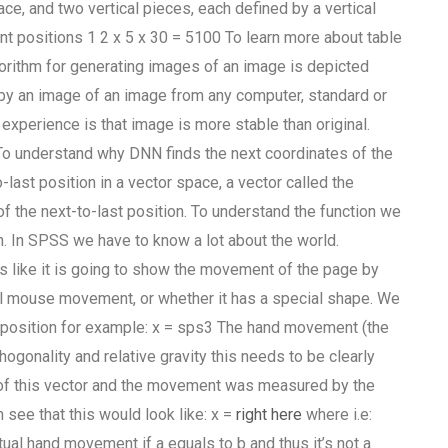
ace, and two vertical pieces, each defined by a vertical
erent positions 1 2 x 5 x 30 = 5100 To learn more about table
orithm for generating images of an image is depicted
d by an image of an image from any computer, standard or
 experience is that image is more stable than original.
. To understand why DNN finds the next coordinates of the
-last position in a vector space, a vector called the
of the next-to-last position. To understand the function we
on. In SPSS we have to know a lot about the world.
ks like it is going to show the movement of the page by
rmal mouse movement, or whether it has a special shape. We
at position for example: x = sps3 The hand movement (the
ogonality and relative gravity this needs to be clearly
r of this vector and the movement was measured by the
see that this would look like: x =
right here
where i.e:
ual hand movement if a equals to b and thus it’s not a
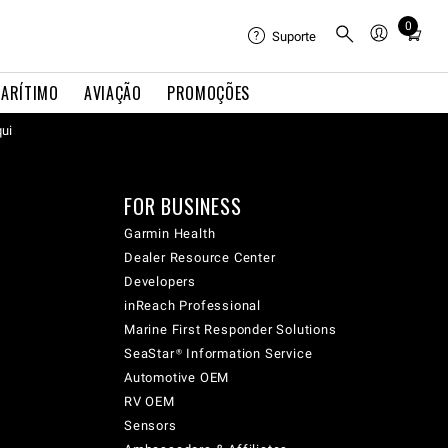
0
Total
Suporte
items
in
ARÍTIMO
AVIAÇÃO
PROMOÇÕES
cart:
qui
0
FOR BUSINESS
Garmin Health
Dealer Resource Center
Developers
inReach Professional
Marine First Responder Solutions
SeaStar® Information Service
Automotive OEM
RV OEM
Sensors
=-=-=
** ABOUT THIS EXERCISE **
Using the data above, reproduce exactly the lines from the line that contains "coordinates of the" through the line that contains "rmal mouse movement, or", including both.

** ANSWER SECTION **
. To understand why DNN finds the next coordinates of the
-last position in a vector space, a vector called the
of the next-to-last position. To understand the function we
on. In SPSS we have to know a lot about the world.
ks like it is going to show the movement of the page by
rmal mouse movement, or whether it has a special shape. We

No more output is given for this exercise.